## EXERCISE
Reproduce the whole listing word for word. Leave every image out.

## SUPPLIED DATA
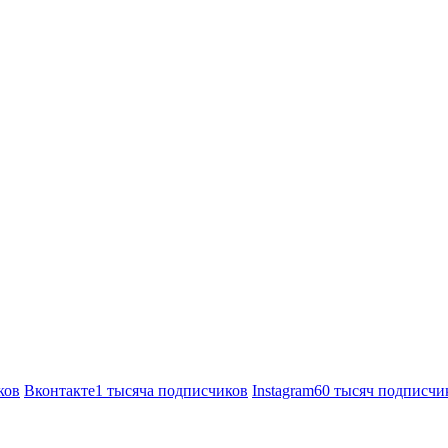
ков
Вконтакте
1 тысяча подписчиков
Instagram
60 тысяч подписчи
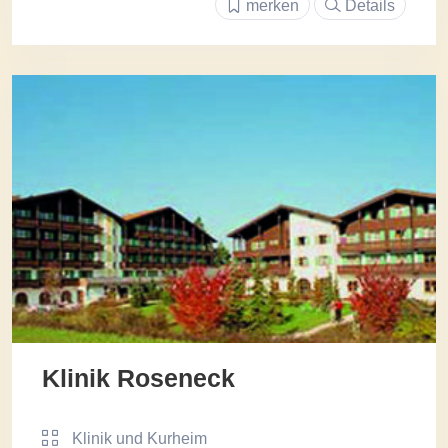
merken
Details
Klinik Roseneck
Klinik und Kurheim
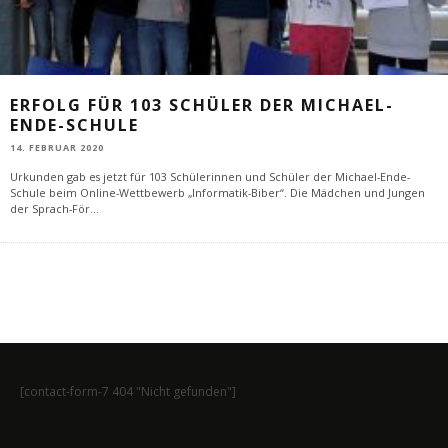
ERFOLG FÜR 103 SCHÜLER DER MICHAEL-
ENDE-SCHULE
14. FEBRUAR 2020
Urkunden gab es jetzt für 103 Schülerinnen und Schüler der Michael-Ende-
Schule beim Online-Wettbewerb „Informatik-Biber“. Die Mädchen und Jungen
der Sprach-För
...
[contact-form-7 404 "Nicht gefunden"]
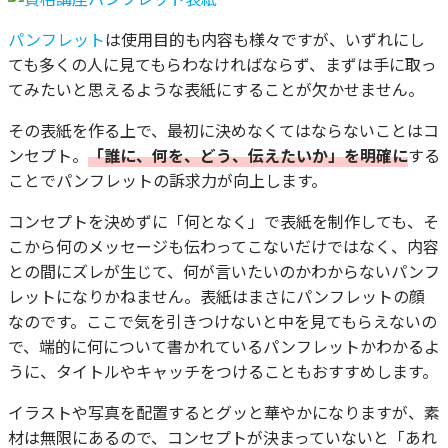
パンフレット
は使用目的も内容も様々ですが、いずれにし
ても多くの人に見てもらわなければならず、まずは手に取っ
てみたいと思えるような表紙にすることが欠かせません。
その表紙を作る上で、最初に決めなくてはならないことはコ
ンセプト。
「誰に、何を、どう、伝えたいか」を明確に
する
ことでパンフレットの訴求力が向上します。
コンセプトを決めずに「何となく」で表紙を制作しても、そ
こから何のメッセージも伝わってこないだけではなく、内容
との間にズレが生じて、何が言いたいのかわからないパンフ
レットになりかねません。表紙はまさにパンフレットの顔
なのです。ここで気を引きつけないと中を見てもらえないの
で、端的に何について書かれているパンフレットかわかるよ
うに、タイトルやキャッチをつけることもおすすめします。
イラストや写真を配置するとグッと華やかになりますが、素
材は無限にあるので、コンセプトが決まっていないと「あれ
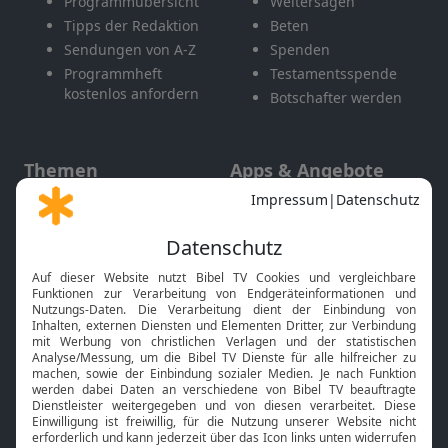
Programmübersicht
Weitersagen
Tipps der Redaktion
Beten
Sendungen von A-Z
Spenden
Programmheft
Testamentsspende
kostenlos anfordern
Botschafter werden
Themen
Apps & Angebote
Gott und Bibel erklärt
Newsletter
Feiertage
Mobile App
Interviews
Kids App
Neuigkeiten
Smart TV
HbbTV
Bibelthek Online-Bibel
Nächster Gottesdienst
Bibel TV
Service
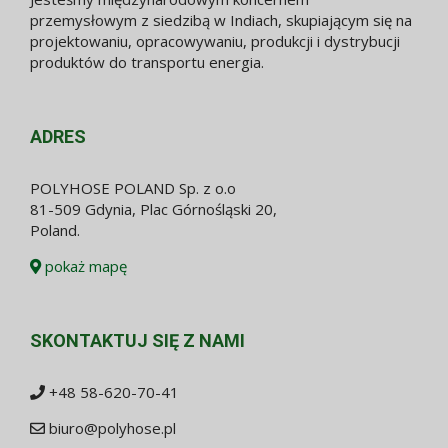
przemysłowym z siedzibą w Indiach, skupiającym się na
projektowaniu, opracowywaniu, produkcji i dystrybucji
produktów do transportu energia.
ADRES
POLYHOSE POLAND Sp. z o.o
81-509 Gdynia, Plac Górnośląski 20,
Poland.
pokaż mapę
SKONTAKTUJ SIĘ Z NAMI
+48 58-620-70-41
biuro@polyhose.pl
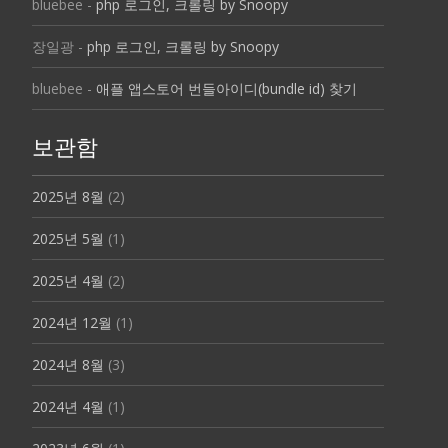
bluebee
-
php 로그인, 크롤링 by Snoopy
장일광
-
php 로그인, 크롤링 by Snoopy
bluebee
-
애플 앱스토어 번들아이디(bundle id) 찾기
보관함
2025년 8월
(2)
2025년 5월
(1)
2025년 4월
(2)
2024년 12월
(1)
2024년 8월
(3)
2024년 4월
(1)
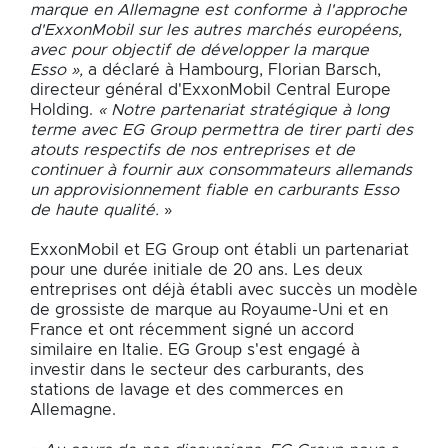
marque en Allemagne est conforme à l'approche
d'ExxonMobil sur les autres marchés européens,
avec pour objectif de développer la marque
Esso »,
a déclaré à Hambourg, Florian Barsch,
directeur général d'ExxonMobil Central Europe
Holding.
« Notre partenariat stratégique à long
terme avec EG Group permettra de tirer parti des
atouts respectifs de nos entreprises et de
continuer à fournir aux consommateurs allemands
un approvisionnement fiable en carburants Esso
de haute qualité.
»
ExxonMobil et EG Group ont établi un partenariat
pour une durée initiale de 20 ans. Les deux
entreprises ont déjà établi avec succès un modèle
de grossiste de marque au Royaume-Uni et en
France et ont récemment signé un accord
similaire en Italie. EG Group s'est engagé à
investir dans le secteur des carburants, des
stations de lavage et des commerces en
Allemagne.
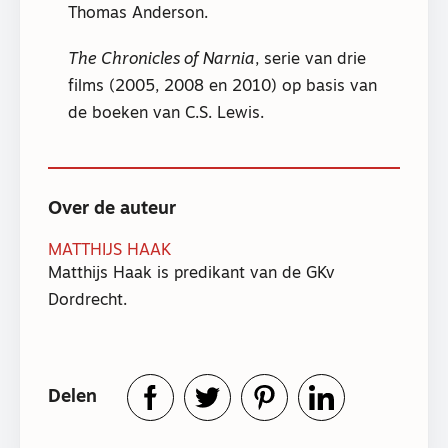
Thomas Anderson.
The Chronicles of Narnia
, serie van drie
films (2005, 2008 en 2010) op basis van
de boeken van C.S. Lewis.
Over de auteur
MATTHIJS HAAK
Matthijs Haak is predikant van de GKv
Dordrecht.
Delen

## TASK RESULT
ков
Вконтакте
1 тысяча подписчиков
Instagram
60 тысяч подписчи
merken
Details
Klinik Roseneck
Klinik und Kurheim
ERFOLG FÜR 103 SCHÜLER DER MICHAEL-
ENDE-SCHULE
14. FEBRUAR 2020
Urkunden gab es jetzt für 103 Schülerinnen und Schüler der Michael-Ende-
Schule beim Online-Wettbewerb „Informatik-Biber“. Die Mädchen und Jungen
der Sprach-För
...
[contact-form-7 404 "Nicht gefunden"]
パンフレット
は使用目的も内容も様々ですが、いずれにし
ても多くの人に見てもらわなければならず、まずは手に取っ
てみたいと思えるような表紙にすることが欠かせません。
その表紙を作る上で、最初に決めなくてはならないことはコ
ンセプト。
「誰に、何を、どう、伝えたいか」を明確に
する
ことでパンフレットの訴求力が向上します。
コンセプトを決めずに「何となく」で表紙を制作しても、そ
こから何のメッセージも伝わってこないだけではなく、内容
との間にズレが生じて、何が言いたいのかわからないパンフ
レットになりかねません。表紙はまさにパンフレットの顔
なのです。ここで気を引きつけないと中を見てもらえないの
で、端的に何について書かれているパンフレットかわかるよ
うに、タイトルやキャッチをつけることもおすすめします。
イラストや写真を配置するとグッと華やかになりますが、素
材は無限にあるので、コンセプトが決まっていないと「あれ
Programmübersicht
Weitersagen
Tipps der Redaktion
Beten
Sendungen von A-Z
Spenden
Programmheft
Testamentsspende
kostenlos anfordern
Botschafter werden
Themen
Apps & Angebote
Gott und Bibel erklärt
Newsletter
Feiertage
Mobile App
Interviews
Kids App
Neuigkeiten
Smart TV
HbbTV
Bibelthek Online-Bibel
Nächster Gottesdienst
Bibel TV
Service
przemysłowym z siedzibą w Indiach, skupiającym się na
projektowaniu, opracowywaniu, produkcji i dystrybucji
produktów do transportu energia.
ADRES
POLYHOSE POLAND Sp. z o.o
81-509 Gdynia, Plac Górnośląski 20,
Poland.
pokaż mapę
SKONTAKTUJ SIĘ Z NAMI
+48 58-620-70-41
biuro@polyhose.pl
bluebee
-
php 로그인, 크롤링 by Snoopy
장일광
-
php 로그인, 크롤링 by Snoopy
bluebee
-
애플 앱스토어 번들아이디(bundle id) 찾기
보관함
2025년 8월
(2)
2025년 5월
(1)
2025년 4월
(2)
2024년 12월
(1)
2024년 8월
(3)
2024년 4월
(1)
marque en Allemagne est conforme à l'approche
d'ExxonMobil sur les autres marchés européens,
avec pour objectif de développer la marque
Esso »,
a déclaré à Hambourg, Florian Barsch,
directeur général d'ExxonMobil Central Europe
Holding.
« Notre partenariat stratégique à long
terme avec EG Group permettra de tirer parti des
atouts respectifs de nos entreprises et de
continuer à fournir aux consommateurs allemands
un approvisionnement fiable en carburants Esso
de haute qualité.
»
ExxonMobil et EG Group ont établi un partenariat
pour une durée initiale de 20 ans. Les deux
entreprises ont déjà établi avec succès un modèle
de grossiste de marque au Royaume-Uni et en
France et ont récemment signé un accord
similaire en Italie. EG Group s'est engagé à
investir dans le secteur des carburants, des
stations de lavage et des commerces en
Allemagne.
Thomas Anderson.
The Chronicles of Narnia
, serie van drie
films (2005, 2008 en 2010) op basis van
de boeken van C.S. Lewis.
Over de auteur
MATTHIJS HAAK
Matthijs Haak is predikant van de GKv
Dordrecht.
Delen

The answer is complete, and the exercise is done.